When ye are in the service of your fellow beings ye are only in the service of your God (Mosiah 2:17).

If that verse is true then the laundry is worship. The dishwashing is discipleship. The mental load is the weight of loving people and God sees every ounce of it.

How to Feel God's Presence in Parenting Stress

Lately I have been trying something new and it has helped. When I feel the overwhelm rising I stop and name what I am doing out loud. Washing these dishes because my family ate dinner together. Folding this laundry because my children have clothes to wear. Driving this carpool because my daughter made the team and she is learning what it means to work hard and show up.

It sounds simple and maybe it is. But naming the love behind the labor changes something in my chest. The resentment softens. The invisible work becomes visible again. I can see that the chaos is full of love and the love is full of God.

I wrote about this in The Sacred Ordinary: Finding God in Early Childhood Chaos and the principle has held. God is in the interruptions. He is in the spilled milk and the lost shoe and the toddler who won't nap. He is in the kitchen at 4:00 PM when I'm tired and the baby is crying and I have no idea what to make for dinner and He is there because I am there and I am doing the work of loving my family and the chaos is full of love and the love is full of God. The interruptions are where He lives.

LDS Perspective on the Mental Load of Motherhood

Here is what I have learned after twelve years of wiping this table. The sacred isn't something you find by escaping the mundane. The sacred is something you invite into the mundane. You don't need a quiet hour of scripture study to feel close to God. You can feel close to God while you are scrubbing a pot if you remember who you are scrubbing it for.

I think about the women in the scriptures who did the invisible work. The widow who gave her two mites. Mary who anointed the Savior's feet. The women who prepared the spices for His body. Their work was small and repetitive and easily overlooked. But Jesus saw it. He always sees it.

The mental load of motherhood is heavy and I don't want to pretend it is light. But I want to offer this. The weight you carry is the weight of love. The work you do that nobody sees is seen by the only One who matters. And the kitchen table you have wiped down a thousand times is an altar. You have been serving at it all along.

Frequently Asked Questions

How can I find spiritual meaning in repetitive daily chores?

Try thinking of each task as a small offering to your family. When you fold laundry or wash dishes, say a quiet prayer or name the love behind the work. The chore becomes a practice of service and the Spirit meets you in the middle of it.

I feel overwhelmed by the mental load of running a home. Is this normal?

Yes and you aren't alone. The invisible work of managing a household is real and heavy. Acknowledging the weight is the first step. The second step is remembering that God sees the work and honors the effort even when no one else does.

How do I handle the gap between the ideal gospel home and my messy reality?
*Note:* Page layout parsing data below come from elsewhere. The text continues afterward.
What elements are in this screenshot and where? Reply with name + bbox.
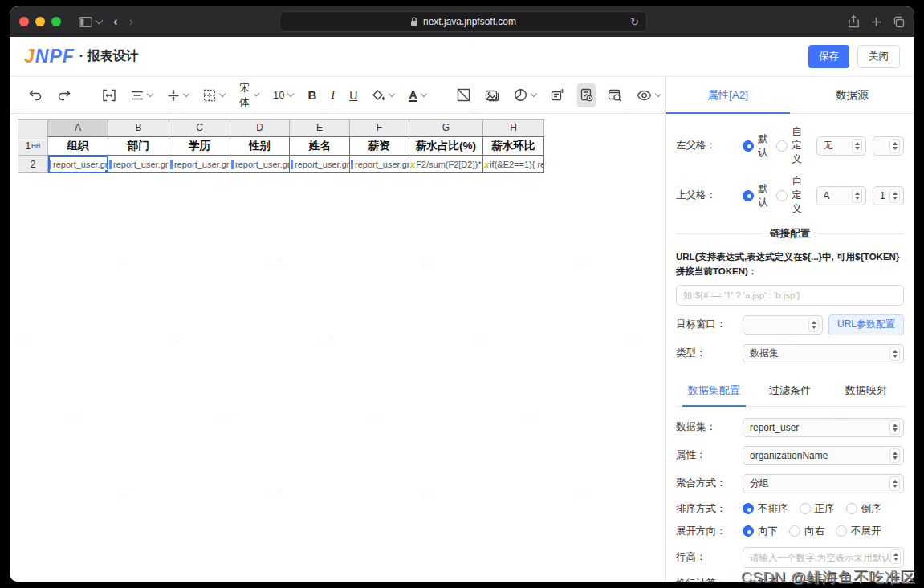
grid-cell-E1[interactable]: 姓名	[290, 136, 350, 156]
grid-cell-A2[interactable]: report_user.grou	[48, 156, 108, 173]
stepper-icon[interactable]	[890, 549, 901, 564]
grid-cell-H2[interactable]: xif(&E2==1){ retu	[483, 156, 544, 173]
column-header-E[interactable]: E	[290, 119, 350, 136]
reload-icon[interactable]: ↻	[630, 16, 639, 28]
report-settings-button[interactable]	[577, 83, 596, 107]
grid-cell-G1[interactable]: 薪水占比(%)	[409, 136, 483, 156]
insert-chart-button[interactable]	[511, 83, 539, 107]
radio-expand-down[interactable]: 向下	[743, 525, 778, 538]
visibility-button[interactable]	[634, 83, 663, 107]
tab-overview-icon[interactable]	[893, 16, 905, 28]
chevron-down-icon[interactable]	[96, 17, 104, 25]
column-header-F[interactable]: F	[350, 119, 409, 136]
grid-cell-D2[interactable]: report_user.grou	[230, 156, 290, 173]
radio-wrap-off[interactable]: 关闭	[789, 577, 824, 582]
left-parent-row-select[interactable]	[873, 136, 904, 156]
target-window-select[interactable]	[743, 315, 823, 335]
tab-datasource[interactable]: 数据源	[790, 77, 914, 113]
url-input[interactable]	[676, 285, 904, 306]
report-canvas[interactable]: ABCDEFGH 1HR组织部门学历性别姓名薪资薪水占比(%)薪水环比 2rep…	[10, 114, 665, 582]
stepper-icon	[852, 189, 862, 203]
left-parent-column-select[interactable]: 无	[816, 136, 866, 156]
column-header-A[interactable]: A	[48, 119, 108, 136]
grid-cell-F2[interactable]: report_user.grou	[350, 156, 409, 173]
column-header-G[interactable]: G	[409, 119, 483, 136]
aggregate-select[interactable]: 分组	[743, 474, 904, 493]
italic-button[interactable]: I	[328, 83, 337, 107]
grid-cell-B2[interactable]: report_user.grou	[108, 156, 169, 173]
cell-text: report_user.gro	[295, 160, 350, 169]
radio-ascending[interactable]: 正序	[800, 502, 835, 516]
chevron-down-icon	[420, 91, 426, 97]
grid-cell-C1[interactable]: 学历	[169, 136, 230, 156]
column-header-C[interactable]: C	[169, 119, 230, 136]
save-button[interactable]: 保存	[808, 45, 849, 68]
grid-corner[interactable]	[18, 119, 48, 136]
sidebar-icon[interactable]	[79, 17, 92, 27]
row-height-input[interactable]	[743, 547, 904, 568]
redo-button[interactable]	[55, 83, 74, 107]
chevron-down-icon	[183, 91, 189, 97]
close-button[interactable]: 关闭	[857, 45, 900, 68]
attribute-select[interactable]: organizationName	[743, 446, 904, 465]
radio-no-sort[interactable]: 不排序	[743, 502, 788, 516]
column-header-H[interactable]: H	[483, 119, 544, 136]
address-bar[interactable]: next.java.jnpfsoft.com ↻	[279, 11, 647, 32]
grid-cell-G2[interactable]: xF2/sum(F2[D2])*100	[409, 156, 483, 173]
row-header-1[interactable]: 1HR	[18, 136, 48, 156]
radio-descending[interactable]: 倒序	[846, 502, 881, 516]
radio-up-default[interactable]: 默认	[743, 182, 768, 209]
font-color-button[interactable]: A	[406, 83, 428, 107]
chevron-down-icon	[389, 91, 395, 97]
zoom-window-button[interactable]	[51, 17, 61, 26]
forward-button[interactable]: ›	[129, 14, 134, 30]
grid-cell-F1[interactable]: 薪资	[350, 136, 409, 156]
radio-wrap-on[interactable]: 打开	[743, 577, 778, 582]
horizontal-align-button[interactable]	[128, 83, 155, 107]
underline-button[interactable]: U	[347, 83, 360, 107]
up-parent-row-select[interactable]: 1	[873, 186, 904, 205]
preview-search-button[interactable]	[605, 83, 625, 107]
row-header-2[interactable]: 2	[18, 156, 48, 173]
up-parent-column-select[interactable]: A	[816, 186, 866, 205]
radio-expand-right[interactable]: 向右	[789, 525, 824, 538]
grid-cell-A1[interactable]: 组织	[48, 136, 108, 156]
type-select[interactable]: 数据集	[743, 344, 904, 363]
merge-cells-button[interactable]	[100, 83, 119, 107]
borders-button[interactable]	[201, 83, 227, 107]
insert-image-button[interactable]	[482, 83, 502, 107]
radio-left-default[interactable]: 默认	[743, 132, 768, 160]
radio-up-custom[interactable]: 自定义	[776, 175, 809, 216]
properties-panel: 属性[A2] 数据源 左父格： 默认 自定义 无	[665, 77, 914, 582]
new-tab-icon[interactable]	[871, 17, 881, 27]
url-param-config-button[interactable]: URL参数配置	[828, 314, 904, 335]
back-button[interactable]: ‹	[113, 14, 118, 30]
vertical-align-button[interactable]	[165, 83, 191, 107]
radio-left-custom[interactable]: 自定义	[776, 125, 809, 166]
column-header-D[interactable]: D	[230, 119, 290, 136]
grid-cell-H1[interactable]: 薪水环比	[483, 136, 544, 156]
grid-cell-E2[interactable]: report_user.gro	[290, 156, 350, 173]
share-icon[interactable]	[848, 15, 860, 28]
grid-cell-D1[interactable]: 性别	[230, 136, 290, 156]
insert-cell-button[interactable]	[548, 83, 568, 107]
grid-cell-C2[interactable]: report_user.grou	[169, 156, 230, 173]
bold-button[interactable]: B	[305, 83, 319, 107]
diagonal-line-button[interactable]	[454, 83, 473, 107]
minimize-window-button[interactable]	[35, 17, 45, 26]
close-window-button[interactable]	[19, 17, 29, 26]
column-header-B[interactable]: B	[108, 119, 169, 136]
tab-filter-condition[interactable]: 过滤条件	[752, 376, 828, 406]
dataset-select[interactable]: report_user	[743, 418, 904, 437]
fill-color-button[interactable]	[369, 83, 397, 107]
tab-data-mapping[interactable]: 数据映射	[828, 376, 904, 406]
font-family-select[interactable]: 宋体	[237, 83, 261, 107]
browser-window: ‹ › next.java.jnpfsoft.com ↻ JNPF · 报表设计…	[10, 6, 914, 582]
grid-cell-B1[interactable]: 部门	[108, 136, 169, 156]
tab-dataset-config[interactable]: 数据集配置	[676, 376, 752, 406]
undo-button[interactable]	[26, 83, 45, 107]
font-size-select[interactable]: 10	[271, 83, 295, 107]
aggregate-row: 聚合方式： 分组	[676, 474, 904, 493]
tab-attribute[interactable]: 属性[A2]	[666, 77, 790, 113]
radio-no-expand[interactable]: 不展开	[836, 525, 881, 538]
The gospel is about progression, not perfection. God works with us in the middle of the mess. The sacred isn't found in the absence of chaos but in the love and patience we show each other while we are in it.

What if I don't feel the Spirit during my daily chores?

You are in good company. The Spirit doesn't always arrive as a feeling. Sometimes it arrives as the strength to keep going. Sometimes it arrives as a moment of patience you didn't know you had. Trust that the work itself is holy and the feeling will follow in its own time.

How can I teach my children to see the sacred in everyday life?

Let them see you blessing the ordinary. Say a prayer over the meal you made. Thank God for the warm towels and the full pantry. Children learn to see the sacred by watching someone who already sees it.


I put the laundry away and walked back to the kitchen. The toddler was stirring in the next room and I could hear the school bus at the end of the street. The dishwasher had finished its cycle and the counters needed wiping again. I ran my hand over the worn spot on the table and I thought about all the meals and prayers and conversations that had landed there. All the love that had passed across that surface.

The work is never done and that is the point. The work is the life and the love and the love is holy.